In March 2016, the FASB issued ASU 2016-09, Compensation – Stock Compensation (Topic 718): Improvements to Employee Share-Based Payment Accounting, to simplify the accounting for share-based payment transactions including the income tax consequences, classification of awards as either equity or liabilities and classification on the statements of cash flows.  Under the new guidance, all excess tax benefits and tax deficiencies (including tax benefits of dividends on share-based payment awards) should be recognized as income tax expense or benefit on the statements of operations. Under current GAAP, excess tax benefits are recognized in additional paid-in capital while tax deficiencies are recognized either as an offset to accumulated excess tax benefits, if any, or on the statements of operations.  The Company adopted this guidance effective January 1, 2017.  Certain provisions required retrospective/modified retrospective transition while others were applied prospectively.
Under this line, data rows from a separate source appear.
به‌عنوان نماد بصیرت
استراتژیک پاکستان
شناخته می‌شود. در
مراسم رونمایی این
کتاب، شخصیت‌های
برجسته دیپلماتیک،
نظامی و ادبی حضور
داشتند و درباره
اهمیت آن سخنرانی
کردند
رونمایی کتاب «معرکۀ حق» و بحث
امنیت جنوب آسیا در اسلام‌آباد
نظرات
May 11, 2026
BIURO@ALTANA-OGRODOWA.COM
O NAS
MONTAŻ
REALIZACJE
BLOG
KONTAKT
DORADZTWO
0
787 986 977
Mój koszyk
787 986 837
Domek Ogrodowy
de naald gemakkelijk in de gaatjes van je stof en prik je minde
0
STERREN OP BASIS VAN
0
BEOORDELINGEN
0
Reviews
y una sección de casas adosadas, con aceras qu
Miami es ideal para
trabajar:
In accordance with this guidance, the Company reclassified $1.7 million of cumulative excess tax benefits from additional paid-in capital to retained earnings within the equity section of the condensed consolidated balance sheet as of January 1, 2017.  The Company has elected to continue its method of estimating forfeitures in determining its stock-based compensation expense throughout the year.  The adoption of this guidance did not have a material impact on the Company's condensed consolidated financial statements.
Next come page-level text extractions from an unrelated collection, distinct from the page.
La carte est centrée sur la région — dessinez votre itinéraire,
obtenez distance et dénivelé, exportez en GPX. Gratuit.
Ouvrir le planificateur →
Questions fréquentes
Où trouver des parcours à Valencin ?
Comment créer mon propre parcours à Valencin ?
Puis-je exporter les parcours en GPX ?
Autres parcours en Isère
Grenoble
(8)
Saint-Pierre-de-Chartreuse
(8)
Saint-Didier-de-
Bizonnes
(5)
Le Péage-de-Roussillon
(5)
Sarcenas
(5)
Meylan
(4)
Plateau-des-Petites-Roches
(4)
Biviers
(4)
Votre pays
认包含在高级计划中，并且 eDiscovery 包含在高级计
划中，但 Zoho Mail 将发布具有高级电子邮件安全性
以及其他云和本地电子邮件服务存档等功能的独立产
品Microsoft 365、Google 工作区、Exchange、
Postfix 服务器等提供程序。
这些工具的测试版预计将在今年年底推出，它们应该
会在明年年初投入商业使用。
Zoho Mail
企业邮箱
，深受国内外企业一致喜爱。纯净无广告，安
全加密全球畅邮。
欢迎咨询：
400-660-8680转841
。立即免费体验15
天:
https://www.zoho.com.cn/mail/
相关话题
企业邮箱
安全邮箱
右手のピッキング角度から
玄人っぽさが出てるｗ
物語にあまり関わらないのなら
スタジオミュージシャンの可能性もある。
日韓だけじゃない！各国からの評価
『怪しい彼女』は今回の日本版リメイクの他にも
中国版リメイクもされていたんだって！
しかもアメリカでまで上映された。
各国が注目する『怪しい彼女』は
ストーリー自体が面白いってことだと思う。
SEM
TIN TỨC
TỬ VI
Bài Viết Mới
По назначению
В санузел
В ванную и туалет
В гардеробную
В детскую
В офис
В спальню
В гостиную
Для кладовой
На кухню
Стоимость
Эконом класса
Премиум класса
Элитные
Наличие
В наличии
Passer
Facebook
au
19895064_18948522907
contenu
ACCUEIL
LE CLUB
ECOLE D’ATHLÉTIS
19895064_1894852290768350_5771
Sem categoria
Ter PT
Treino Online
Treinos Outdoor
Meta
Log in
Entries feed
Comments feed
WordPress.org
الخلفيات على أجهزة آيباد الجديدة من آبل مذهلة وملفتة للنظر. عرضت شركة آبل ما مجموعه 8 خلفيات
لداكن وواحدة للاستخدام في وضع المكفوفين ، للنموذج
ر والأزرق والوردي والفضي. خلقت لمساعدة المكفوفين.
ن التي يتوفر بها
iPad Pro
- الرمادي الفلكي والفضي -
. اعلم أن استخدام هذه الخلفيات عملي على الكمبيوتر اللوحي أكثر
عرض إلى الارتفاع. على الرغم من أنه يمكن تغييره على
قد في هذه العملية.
In July 2015, the FASB issued ASU 2015-11, Simplifying the Measurement of Inventory, which requires entities to measure most inventory at the lower of cost and net realizable value, thereby simplifying the current guidance under which an entity must measure inventory at the lower of cost or market.  The update is effective for fiscal years beginning after December 15, 2016, and interim periods therein.  We adopted this guidance on January 1, 2017.  The adoption of this guidance did not have a material impact on the Company's condensed consolidated financial statements.

In August 2014, the FASB issued ASU 2014-15, Presentation of Financial Statements – Going Concern (Subtopic - 205-40) ("ASU 2014-15"). This ASU requires management to evaluate whether it is probable that known conditions or events, considered in the aggregate, would raise substantial doubt about the entity's ability to continue as a going concern within one year after the date that the financial statements are issued. If such conditions or events are identified, the standard requires management's mitigation plans to alleviate the doubt or a statement of the substantial doubt about the entity's ability to continue as a going concern to be disclosed in the financial statements. The amendments in ASU 2014-15 are effective for fiscal years, and interim periods within those years, beginning after December 15, 2016. We adopted this amendment on December 31, 2016. The adoption of ASU 2014-15 did not have a material impact on the financial statements.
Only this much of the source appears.